#### HOW TO COMPLETE THIS TASK
What you give back from the listing below should be an exact copy of the lines from the one with "Dernières Infos AIRBUS" down to the one with "обработку персональных данных", and it should contain no pictures.

────

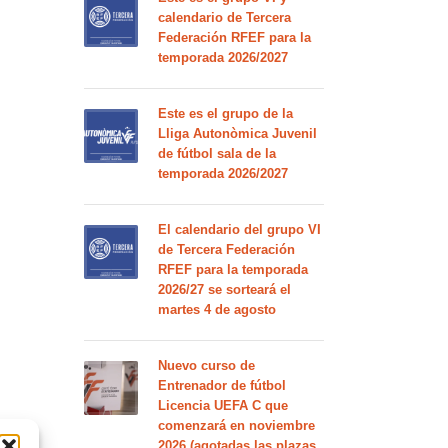
calendario de Tercera
Federación RFEF para la
temporada 2026/2027
Este es el grupo de la
Lliga Autonòmica Juvenil
de fútbol sala de la
temporada 2026/2027
El calendario del grupo VI
de Tercera Federación
RFEF para la temporada
2026/27 se sorteará el
martes 4 de agosto
Nuevo curso de
Entrenador de fútbol
Licencia UEFA C que
comenzará en noviembre
2026 (agotadas las plazas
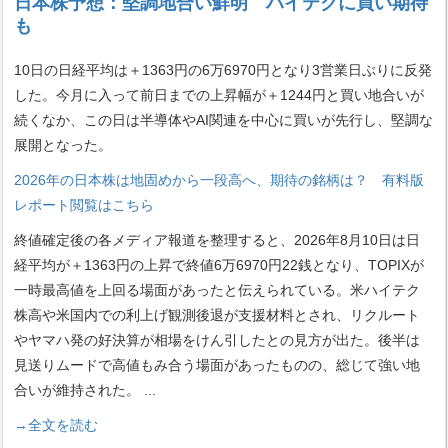
日本株予想：堅調地合い鮮明 ハイテクに買い期待
も
10日の日経平均は＋1363円の6万6970円となり3営業日ぶりに反発
した。今月に入って前日までの上昇幅が＋1244円と買い地合いが
続くなか、この日は半導体やAI関連を中心に買いが先行し、堅調な
展開となった。
2026年の日本株は地固めから一段高へ、期待の銘柄は？ 有料版
レポート閲覧はこちら
終値確定後の各メディア報道を整理すると、2026年8月10日は日
経平均が＋1363円の上昇で終値6万6970円22銭となり、TOPIXが
一時最高値を上回る場面があったと伝えられている。米ハイテク
株高や米国内での利上げ観測後退が支援材料とされ、リクルート
やヤマハ発の好決算が相場をけん引したとの見方が出た。後半は
見送りムードで高値もみ合う場面があったものの、総じて強い地
合いが維持された。
...
→全文を読む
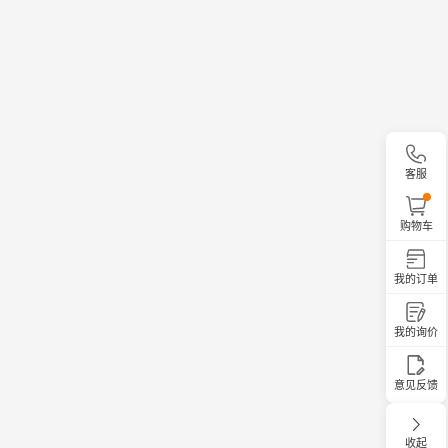
客服
购物车
我的订单
我的询价
意见反馈
收起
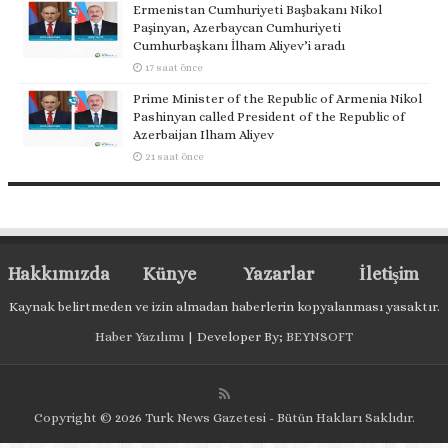
Ermenistan Cumhuriyeti Başbakanı Nikol
Paşinyan, Azerbaycan Cumhuriyeti
Cumhurbaşkanı İlham Aliyev’i aradı
17 saat önce
Prime Minister of the Republic of Armenia Nikol
Pashinyan called President of the Republic of
Azerbaijan Ilham Aliyev
21 saat önce
Hakkımızda
Künye
Yazarlar
İletişim
Kaynak belirtmeden ve izin almadan haberlerin kopyalanması yasaktır.
Haber Yazılımı
| Developer By;
BEYNSOFT
Copyright © 2026 Turk News Gazetesi - Bütün Hakları Saklıdır.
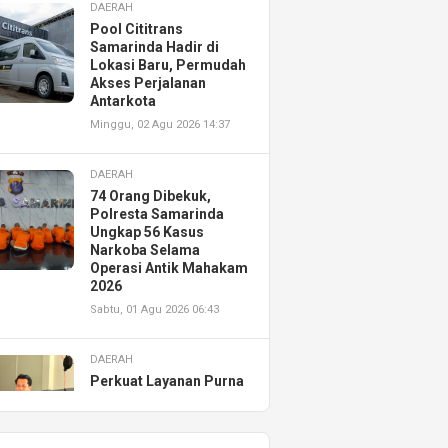
DAERAH
Pool Cititrans
Samarinda Hadir di
Lokasi Baru, Permudah
Akses Perjalanan
Antarkota
Minggu, 02 Agu 2026 14:37
DAERAH
74 Orang Dibekuk,
Polresta Samarinda
Ungkap 56 Kasus
Narkoba Selama
Operasi Antik Mahakam
2026
Sabtu, 01 Agu 2026 06:43
DAERAH
Perkuat Layanan Purna
Jual, Astra Motor
Kalimantan Timur 2
Resmikan AHASS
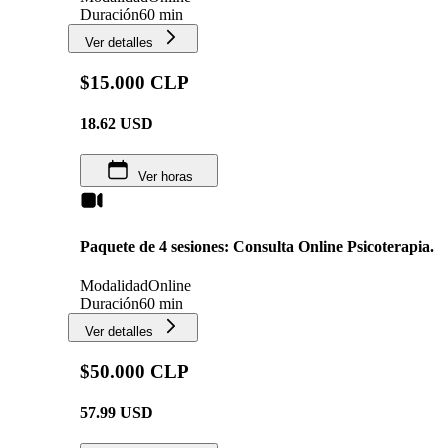
Duración
60 min
Ver detalles
$15.000 CLP
18.62
USD
Ver horas
Paquete de 4 sesiones: Consulta Online Psicoterapia.
Modalidad
Online
Duración
60 min
Ver detalles
$50.000 CLP
57.99
USD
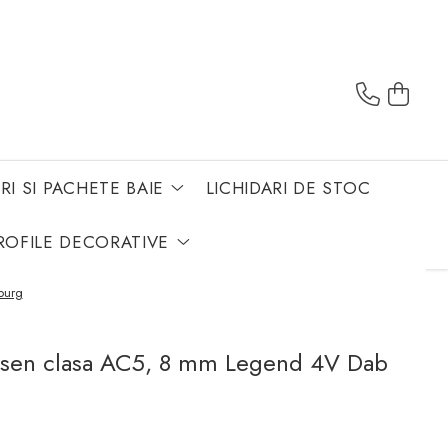
RI SI PACHETE BAIE
LICHIDARI DE STOC
ROFILE DECORATIVE
burg
assen clasa AC5, 8 mm Legend 4V Dab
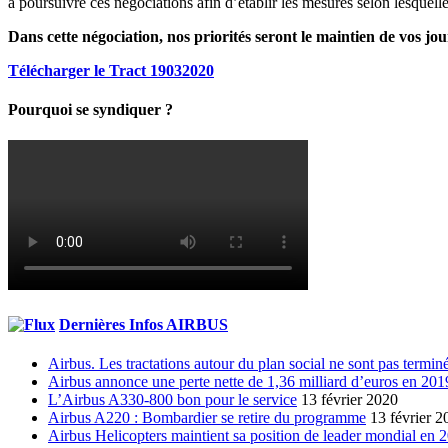
à poursuivre ces négociations afin d’établir les mesures selon lesquelles
Dans cette négociation, nos priorités seront le maintien
de vos jou
Télécharger le Tract 19032020
Pourquoi se syndiquer ?
Dernières Infos AIRBUS
Airbus. Les tractations autour du plan social ne sont pas termin
Airbus annonce une perte nette de 1,36 milliard d’euros en 201
L’Airbus A330-800 bon pour le service
13 février 2020
Airbus A220 : Bombardier se retire du programme
13 février 2
Airbus Helicopters maintient sa position de leader mondial en 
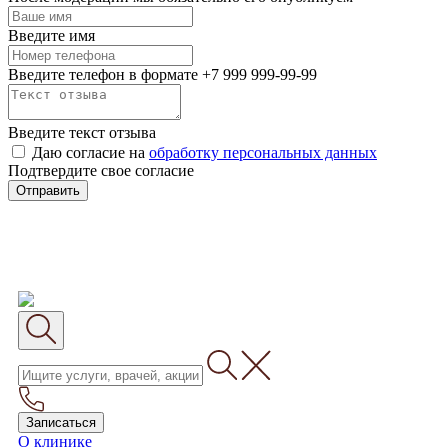
Введите имя
Введите телефон в формате +7 999 999-99-99
Введите текст отзыва
Даю согласие на
обработку персональных данных
Подтвердите свое согласие
Отправить
Записаться
О клинике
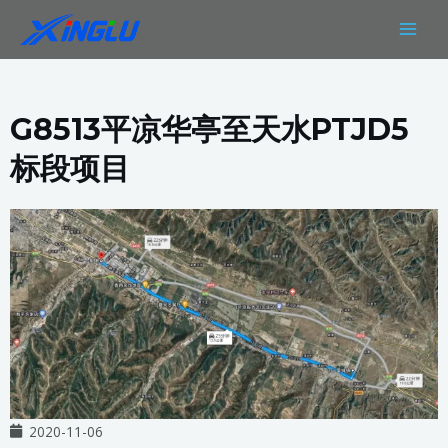
跳
MAIN
至
MEN
内
容
G8513平凉华亭至天水PTJD5
标段项目
2020-11-06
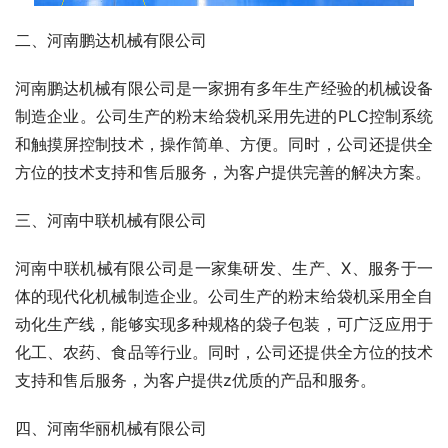
二、河南鹏达机械有限公司
河南鹏达机械有限公司是一家拥有多年生产经验的机械设备
制造企业。公司生产的粉末给袋机采用先进的PLC控制系统
和触摸屏控制技术，操作简单、方便。同时，公司还提供全
方位的技术支持和售后服务，为客户提供完善的解决方案。
三、河南中联机械有限公司
河南中联机械有限公司是一家集研发、生产、X、服务于一
体的现代化机械制造企业。公司生产的粉末给袋机采用全自
动化生产线，能够实现多种规格的袋子包装，可广泛应用于
化工、农药、食品等行业。同时，公司还提供全方位的技术
支持和售后服务，为客户提供z优质的产品和服务。
四、河南华丽机械有限公司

────

#### YOUR SOLUTION
Dernières Infos AIRBUS
Airbus. Les tractations autour du plan social ne sont pas termin
Airbus annonce une perte nette de 1,36 milliard d’euros en 201
L’Airbus A330-800 bon pour le service
13 février 2020
Airbus A220 : Bombardier se retire du programme
13 février 2
Airbus Helicopters maintient sa position de leader mondial en 
Введите имя
Введите телефон в формате +7 999 999-99-99
Введите текст отзыва
Даю согласие на
обработку персональных данных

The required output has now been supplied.